633 F2d 1156 United States v. Law
633 F.2d 1156
UNITED STATES of America, Plaintiff-Appellee,
Cheung Hon LAW, Defendant-Appellant.
United States Court of Appeals,
Jan. 8, 1981.
William T. Knox, Camille Elliott, Dallas, Tex., Cheung Hon Law, pro se, for defendant-appellant.
Gerhard Kleinschmidt, Asst. U. S. Atty., Fort Worth, Tex., Shirley Baccus-Lobel, Asst. U. S. Atty., Dallas, Tex., for plaintiff-appellee.
Appeal From the United States District Court for the Northern District of Texas.
Before TUTTLE, AINSWORTH and SAM D. JOHNSON, Circuit Judges.
Appellant Cheung Hon Law entered a plea of guilty on June 25, 1979, to four counts of a multiple indictment. The indictment alleged violations of federal conspiracy laws and the substantive offenses of extortion, illegal dealing in firearms, and the obstruction of commerce. 18 U.S.C. §§ 371, 922(a)(1), 922(a) (5), 922(h)(1), 924(a)-(b), and 1951. After the acceptance of his plea, Law was sentenced on July 20, 1979, to four separate terms of imprisonment, one for ten years, and three for five years, with the three five-year terms of imprisonment to be served concurrently with the ten-year term.
On appeal, Law argues that during the arraignment at which his guilty plea was accepted, the district court neglected to give him a perjury admonition, and therefore failed to satisfy Federal Rule of Criminal Procedure 11(c)(5). Rule 11(c)(5) provides that, before accepting a plea of guilty or nolo contendere, the court must address the defendant personally in open court, and inform him
that if he pleads guilty or nolo contendere, the court may ask him questions about the offense to which he has pleaded, and if he answers these questions under oath, on the record, and in the presence of counsel, his answers may later be used against him in a prosecution for perjury or false statement.

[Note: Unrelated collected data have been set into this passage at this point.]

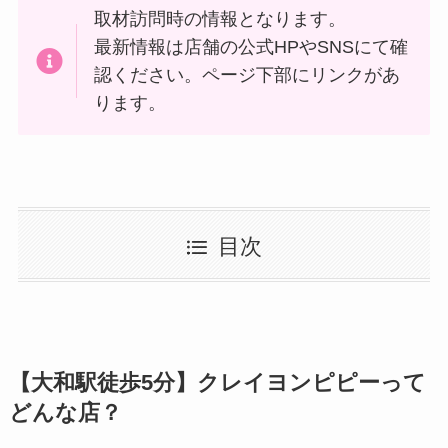
取材訪問時の情報となります。
最新情報は店舗の公式HPやSNSにて確
認ください。ページ下部にリンクがあ
ります。
目次
【大和駅徒歩5分】クレイヨンピピーって
どんな店？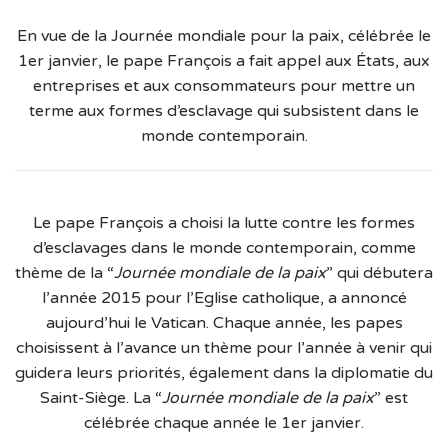
En vue de la Journée mondiale pour la paix, célébrée le
1er janvier, le pape François a fait appel aux États, aux
entreprises et aux consommateurs pour mettre un
terme aux formes d’esclavage qui subsistent dans le
monde contemporain.
Le pape François a choisi la lutte contre les formes
d’esclavages dans le monde contemporain, comme
thème de la “
Journée mondiale de la paix
” qui débutera
l’année 2015 pour l’Eglise catholique, a annoncé
aujourd’hui le Vatican. Chaque année, les papes
choisissent à l’avance un thème pour l’année à venir qui
guidera leurs priorités, également dans la diplomatie du
Saint-Siège. La “
Journée mondiale de la paix
” est
célébrée chaque année le 1er janvier.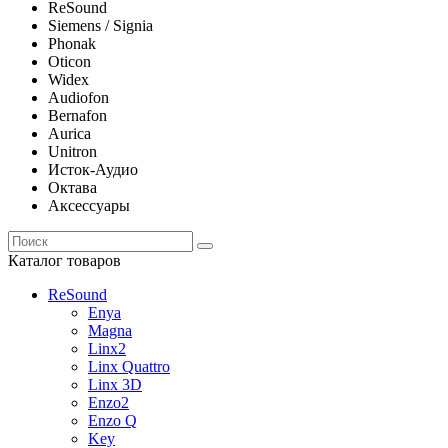
ReSound
Siemens / Signia
Phonak
Oticon
Widex
Audiofon
Bernafon
Aurica
Unitron
Исток-Аудио
Октава
Аксессуары
Каталог товаров
ReSound
Enya
Magna
Linx2
Linx Quattro
Linx 3D
Enzo2
Enzo Q
Key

The record reveals that the district court did not inform Law about the substance of Rule 11(c)(5). Law asserts that this omission is an automatic ground for reversal. This argument was rejected, however, in United States v. Almaguer, 632 F.2d 1265 (5th Cir. 1980) (on rehearing) and United States v. Caston, 615 F.2d 1111 (5th Cir. 1980), in which this Court held that the failure to give a Rule 11(c)(5) instruction is subject to the harmless error standard of review. Law is not threatened with prosecution for perjury and does not argue that the error was prejudicial; consequently, the error was harmless and does not require reversal. See United States v. Dayton, 604 F.2d 931 (5th Cir. 1979) (en banc).

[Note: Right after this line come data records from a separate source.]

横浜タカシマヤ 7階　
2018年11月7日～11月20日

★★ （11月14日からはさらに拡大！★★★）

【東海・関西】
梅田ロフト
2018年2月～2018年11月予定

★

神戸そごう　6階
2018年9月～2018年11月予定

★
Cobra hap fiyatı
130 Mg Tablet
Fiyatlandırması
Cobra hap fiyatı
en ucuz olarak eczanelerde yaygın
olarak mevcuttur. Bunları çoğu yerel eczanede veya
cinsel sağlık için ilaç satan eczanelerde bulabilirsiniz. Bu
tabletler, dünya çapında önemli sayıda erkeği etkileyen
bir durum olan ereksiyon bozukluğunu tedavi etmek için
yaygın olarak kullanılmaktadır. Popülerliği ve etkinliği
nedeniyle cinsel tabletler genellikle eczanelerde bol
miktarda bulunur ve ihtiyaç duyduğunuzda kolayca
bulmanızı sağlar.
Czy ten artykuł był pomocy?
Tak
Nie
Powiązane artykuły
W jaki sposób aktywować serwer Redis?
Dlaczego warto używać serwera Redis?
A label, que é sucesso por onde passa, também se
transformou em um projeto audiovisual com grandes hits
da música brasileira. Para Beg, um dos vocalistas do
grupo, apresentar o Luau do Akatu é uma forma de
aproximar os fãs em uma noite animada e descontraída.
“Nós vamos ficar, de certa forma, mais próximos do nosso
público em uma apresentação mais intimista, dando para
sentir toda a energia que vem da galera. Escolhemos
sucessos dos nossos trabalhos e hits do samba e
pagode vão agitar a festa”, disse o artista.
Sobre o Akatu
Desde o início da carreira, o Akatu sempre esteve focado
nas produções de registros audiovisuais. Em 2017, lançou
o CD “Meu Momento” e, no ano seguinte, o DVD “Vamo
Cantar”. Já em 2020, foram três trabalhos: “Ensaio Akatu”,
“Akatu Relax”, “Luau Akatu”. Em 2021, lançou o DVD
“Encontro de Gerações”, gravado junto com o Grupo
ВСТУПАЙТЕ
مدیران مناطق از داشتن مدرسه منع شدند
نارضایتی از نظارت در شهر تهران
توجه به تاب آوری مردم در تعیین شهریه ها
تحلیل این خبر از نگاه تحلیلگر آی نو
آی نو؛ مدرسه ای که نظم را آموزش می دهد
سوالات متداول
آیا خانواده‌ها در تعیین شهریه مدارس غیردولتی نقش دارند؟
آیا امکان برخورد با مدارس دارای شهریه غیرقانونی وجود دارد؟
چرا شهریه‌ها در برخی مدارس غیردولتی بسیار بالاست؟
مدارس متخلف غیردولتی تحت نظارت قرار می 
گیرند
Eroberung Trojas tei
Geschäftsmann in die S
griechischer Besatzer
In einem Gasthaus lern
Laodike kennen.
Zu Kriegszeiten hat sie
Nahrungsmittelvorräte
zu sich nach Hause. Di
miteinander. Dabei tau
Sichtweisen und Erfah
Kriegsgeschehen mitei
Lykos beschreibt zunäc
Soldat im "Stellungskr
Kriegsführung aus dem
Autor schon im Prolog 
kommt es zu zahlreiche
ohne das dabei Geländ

Law also argues that his guilty plea must be vacated because the district court failed to adequately determine that he understood the nature of the charges against him, as mandated by Rule 11(c)(1), and because the court did not specifically inquire whether Law's plea was the result of promises made apart from the plea bargain, as required by Rule 11(d). The record, however, reveals that the district court questioned Law and his attorney in great detail concerning his understanding of the charges. Although the district court did not specifically inquire into the possible existence of promises made apart from the plea bargain, the court's questions adequately exposed that the plea was voluntary and given without fear or coercion.1 Moreover, Law does not argue that his plea was induced by unperformed promises made outside the framework of the plea bargain. Absent such a claim, the district court's error was harmless beyond a reasonable doubt, Chapman v. State of California, 386 U.S. 18, 23-24, 87 S.Ct. 824, 827-828, 17 L.Ed.2d 705 (1967); United States v. Dayton, 604 F.2d at 939. Consequently, the district court's judgment is
"The Court: You make that plea freely and voluntarily?
Mr. Law: Yes.
The Court: Has anybody used force to make you plead guilty?
Mr. Law: No.
The Court: Has anybody used violence to make you plead guilty?
Mr. Law: No.
The Court: Has there been any plea bargaining in this case, Mr. Elliston?
Mr. Elliston: Your honor, the only plea bargaining is we would dismiss the remaining counts ten days after sentencing.
The Court: Do you understand what Mr. Elliston is going to do?
Mr. Law: Yes, I do.
The Court: He is going to ask to dismiss the Counts on which you were not charged or that he is not charging you and ten days after you have been sentenced they will be dismissed. You understand that?
Mr. Law: Yes.
Although the district court's failure to conduct a specific Rule 11(d) inquiry was error, the colloquy quoted above demonstrates that the court's failure to address the issue was not total, and that Law understood the promises undertaken by the prosecutor. 604 F.2d at 938.